We use a variety of computational modelling techniques to describe neural activity in different parts of the brain and animal behaviour.
We simulate networks of neurons to study how the brain processes information. For example, we generate network models of the basal ganglia. This includes simulations of thousands of neurons with a connectivity and synaptic transmission that resembles specific basal ganglia subregions and cell types. In a network simulation of the globus pallidus and the subthalamic nucleus we have investigated how inputs from the striatum and the cortex can lead to activity patterns that were measured in rats performing a behavioural task (Mirzaei et al., 2017).
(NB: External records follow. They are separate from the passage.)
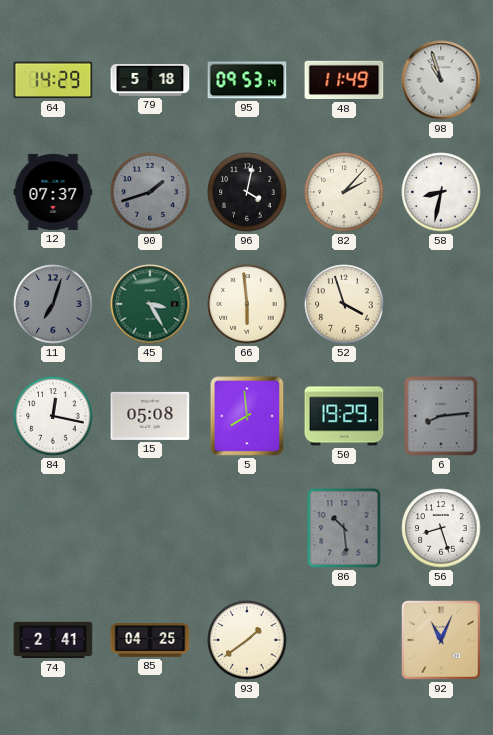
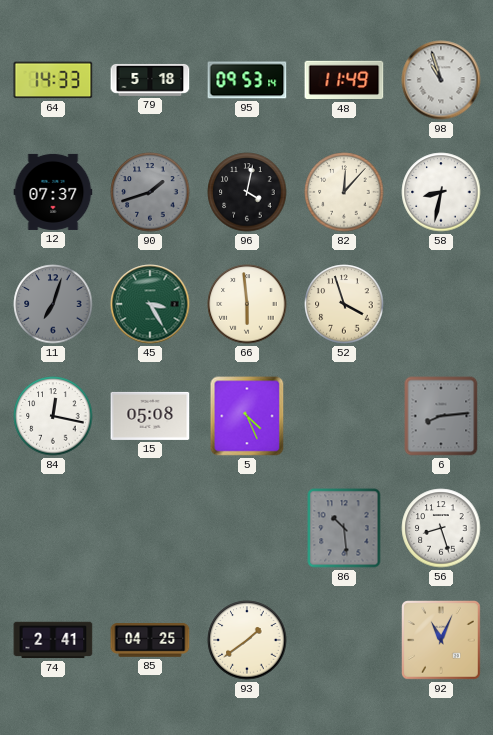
64: 14:29 -> 14:33
82: 2:07 -> 12:07
5: 7:59 -> 4:26
50: 19:29 -> none
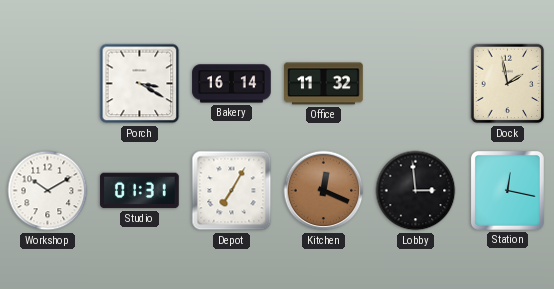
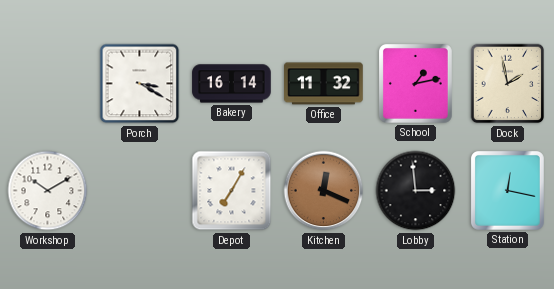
School: none -> 1:13
Studio: 01:31 -> none
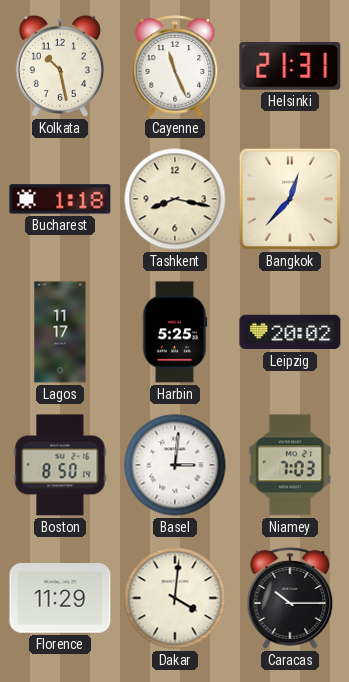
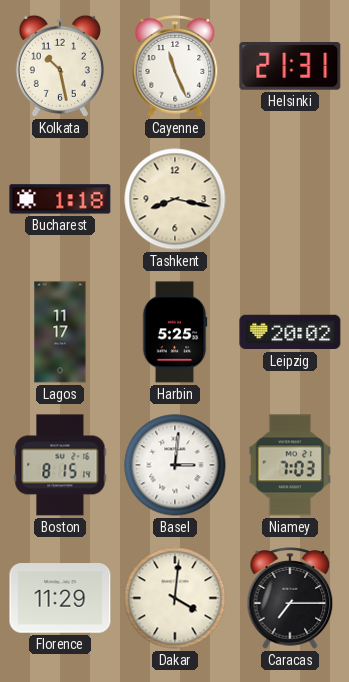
Bangkok: 12:37 -> none
Boston: 8:50 -> 8:15
Caracas: 10:15 -> 7:15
These activity patterns included sensory and motor responses in single neurons, but also brief epochs of beta oscillations in the local field potential. Furthermore, we use large-scale network models thalamo-cortical basal ganglia circuits to study how actions can be promoted or suppressed in the context of inhibitory control.
Single neuron models
We simulate the activity of single neurons to study neurons respond to inputs that they receive from other neurons. This is important to understand how activity patterns change from one brain region to another and how motor and sensory signals affect animal behaviour. For example, we simulate thalamocortical neurons and study how they respond to inputs from the basal ganglia and cortex (Mohagheghi Nejad et al., 2018). In particular, we are interested in understanding changes between normal and impaired transmission of motor signals, e.g. in Parkinson’s disease.
We use different biophysical models to study how neurons transmit signals. Currently, we focus on the dopaminergic system, trying to understand how dopamine is released in the striatum of the basal ganglia and how that affects neurons in the striatum. For example, we simulate the diffusion of dopamine in the striatal extracellular space and investigate kinetic models of dopamine receptors.